Studying Alzheimer’s at single cell resolution


Cells vary considerably within cell populations, including within a particular type of tissue or cell. No two cells have the same response to their surroundings, since each cell’s behavior is dictated by the particular genes it expresses and at what level. This unique gene expression is what controls how the cell performs in the body.

Traditional gene expression analysis involved profiling whole cell populations and averaging measurements across those populations. Today, however, it is possible to study cells at single-cell resolution, which has opened up new possibilities in terms of understanding cells on an individual level.

Single-cell analysis in neurological disease

Even within a single brain region, there is significant variation between the morphology, connectivity and electrophysical properties of individual neurons. A key step towards understanding the basic components of the nervous system is systematic classification of individual neurons. For cells to be classified on a molecular basis, gene expression must be assessed at single-cell resolution.

Neurological diseases such as Alzheimer’s are often too complex for researchers to be able to develop effective treatments, due to the heterogeneity of the neurons underlying the disease. Using single-cell tool kits, researchers can study heterogeneity within cell populations, single out rare cells, study interactions between diverse cell types and improve their understanding of how such interactions are relevant to health and disease states.

Cell isolation and capture

Several techniques are available for isolating and capturing cells for single-cell analysis, including manual or automated micropipetting, laser capture microdissection, fluorescence-activated cell sorting (FACS) and microdroplet devices.
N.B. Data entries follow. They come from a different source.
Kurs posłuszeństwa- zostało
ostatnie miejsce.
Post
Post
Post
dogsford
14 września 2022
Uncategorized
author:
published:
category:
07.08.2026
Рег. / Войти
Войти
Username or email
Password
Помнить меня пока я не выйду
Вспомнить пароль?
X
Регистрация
Another example is microfluidic platforms, which not only enable single-cell capture, but also automation of certain downstream biochemical reactions. Future development of microfluidics technology will lead to ever greater increases in the throughput of microfluidic cell capture and the isolation of single cells.


One type of microfluidics technology, namely microengraving, enables multiple secreted analytes to be quantified, by culturing cells in a dense array of nanowells.
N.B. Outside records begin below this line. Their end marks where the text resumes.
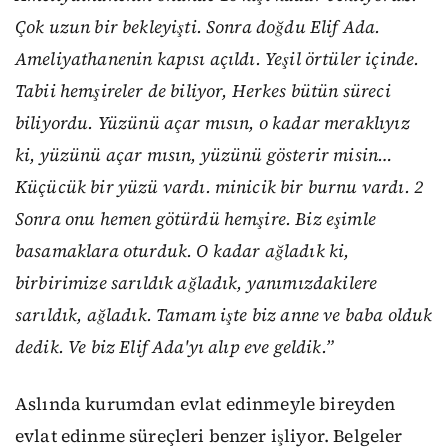
Çok uzun bir bekleyişti. Sonra doğdu Elif Ada.
Ameliyathanenin kapısı açıldı. Yeşil örtüler içinde.
Tabii hemşireler de biliyor, Herkes bütün süreci
biliyordu. Yüzünü açar mısın, o kadar meraklıyız
ki, yüzünü açar mısın, yüzünü gösterir misin…
Küçücük bir yüzü vardı. minicik bir burnu vardı. 2
Sonra onu hemen götürdü hemşire. Biz eşimle
basamaklara oturduk. O kadar ağladık ki,
birbirimize sarıldık ağladık, yanımızdakilere
sarıldık, ağladık. Tamam işte biz anne ve baba olduk
dedik. Ve biz Elif Ada'yı alıp eve geldik.”
Aslında kurumdan evlat edinmeyle bireyden
evlat edinme süreçleri benzer işliyor. Belgeler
In a study by Tracy Young-Pearse and colleagues (2016), the team adapted microengraving to create a new technology that can, for the first time, detect secreted analytes that are relevant to Alzheimer’s disease. Secreted factors are known to play an important role in both healthy and pathological processes, across all types of body tissue. Using their new technique, the researchers were able to uncover the dynamic range of secretion profiles of the analytes from single, living human neurons and astrocytes. They identified subpopulations of these cells that secrete the analytes in high concentrations and then molecularly characterized them using immunostaining and RNA sequencing (RNA-seq).

RNA-seq development

RNA-seq is a recently developed high-throughput technique for gene expression analysis. Although RNA-seq has clear advantages over previous techniques, capturing rare dynamic processes, such as adult neurogenesis, can be challenging, since isolating rare neurons is difficult and there are limited markers for each phase.
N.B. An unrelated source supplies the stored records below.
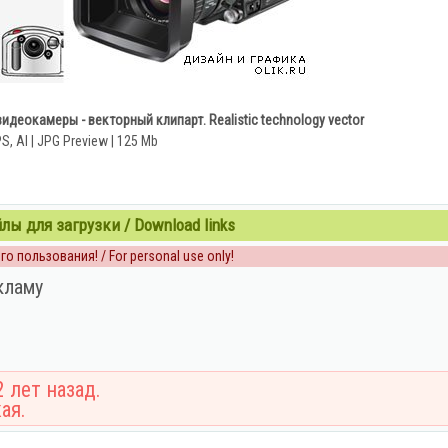
деокамеры - векторный клипарт. Realistic technology vector
S, AI | JPG Preview | 125 Mb
ы для загрузки / Download links
о пользования! / For personal use only!
кламу
 лет назад.
ая.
In a paper by Naomi Habib and Yinqing Li (2016), the researchers report on their new method for studying rare cell types in the brain. The technique combines the sequencing of RNA from isolated nuclei (sNuc-Seq) with tagging of regenerating cells (Div-Seq). Habib and Li stress that targeted and effective therapies can only be developed once it is possible to achieve a full atlas of every type of neuron at single-cell resolution and establish exactly which cells are causing the disease.